You are viewing a plain text version of this content. The canonical link for it is here.
Posted to issues@spark.apache.org by "Kousuke Saruta (Jira)" <ji...@apache.org> on 2020/09/08 09:26:00 UTC
[jira] [Created] (SPARK-32820) Remove redundant shuffle exchanges
inserted by EnsureRequirements
Kousuke Saruta created SPARK-32820:
--------------------------------------
Summary: Remove redundant shuffle exchanges inserted by EnsureRequirements
Key: SPARK-32820
URL: https://issues.apache.org/jira/browse/SPARK-32820
Project: Spark
Issue Type: Improvement
Components: SQL
Affects Versions: 3.1.0
Reporter: Kousuke Saruta
Assignee: Kousuke Saruta
Redundant repartition operations are removed by CollapseRepartition rule but EnsureRequirements can insert another HashPartitioning or RangePartitioning immediately after the repartition, leading adjacent ShuffleExchanges will be in the physical plan.
{code:java}
val ordered = spark.range(1, 100).repartitionByRange(10, $"id".desc).orderBy($"id")
ordered.explain(true)
...
== Physical Plan ==
*(2) Sort [id#0L ASC NULLS FIRST], true, 0
+- Exchange rangepartitioning(id#0L ASC NULLS FIRST, 200), true, [id=#15]
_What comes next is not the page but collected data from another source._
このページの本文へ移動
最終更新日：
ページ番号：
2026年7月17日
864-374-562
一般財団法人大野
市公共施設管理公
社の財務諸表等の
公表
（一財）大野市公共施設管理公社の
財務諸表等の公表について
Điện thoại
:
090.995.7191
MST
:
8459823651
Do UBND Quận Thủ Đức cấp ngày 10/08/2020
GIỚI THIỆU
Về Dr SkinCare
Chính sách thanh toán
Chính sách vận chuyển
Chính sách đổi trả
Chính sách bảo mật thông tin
+- Exchange rangepartitioning(id#0L DESC NULLS LAST, 10), false, [id=#14]
+- *(1) Range (1, 100, step=1, splits=12){code}
{code:java}
spark.conf.set("spark.sql.autoBroadcastJoinThreshold", 0)
val left = Seq(1,2,3).toDF.repartition(10, $"value")
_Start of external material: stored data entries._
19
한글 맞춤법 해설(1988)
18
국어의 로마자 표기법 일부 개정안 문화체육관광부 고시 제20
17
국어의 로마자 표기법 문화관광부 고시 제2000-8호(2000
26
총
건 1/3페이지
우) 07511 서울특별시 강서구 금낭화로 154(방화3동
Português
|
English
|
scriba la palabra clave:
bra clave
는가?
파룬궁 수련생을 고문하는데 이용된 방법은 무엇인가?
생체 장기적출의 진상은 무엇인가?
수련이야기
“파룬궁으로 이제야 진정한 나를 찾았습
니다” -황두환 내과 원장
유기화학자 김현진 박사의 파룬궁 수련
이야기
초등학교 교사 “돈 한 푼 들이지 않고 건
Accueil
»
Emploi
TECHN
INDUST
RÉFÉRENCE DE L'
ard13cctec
val right = Seq(1,2,3).toDF
val joined = left.join(right, left("value") + 1 === right("value")
joined.explain(true)
...
== Physical Plan ==
*(3) SortMergeJoin [(value#7 + 1)], [value#12], Inner
:- *(1) Sort [(value#7 + 1) ASC NULLS FIRST], false, 0
: +- Exchange hashpartitioning((value#7 + 1), 200), true, [id=#67]
: +- Exchange hashpartitioning(value#7, 10), false, [id=#63]
: +- LocalTableScan [value#7]
+- *(2) Sort [value#12 ASC NULLS FIRST], false, 0
+- Exchange hashpartitioning(value#12, 200), true, [id=#68]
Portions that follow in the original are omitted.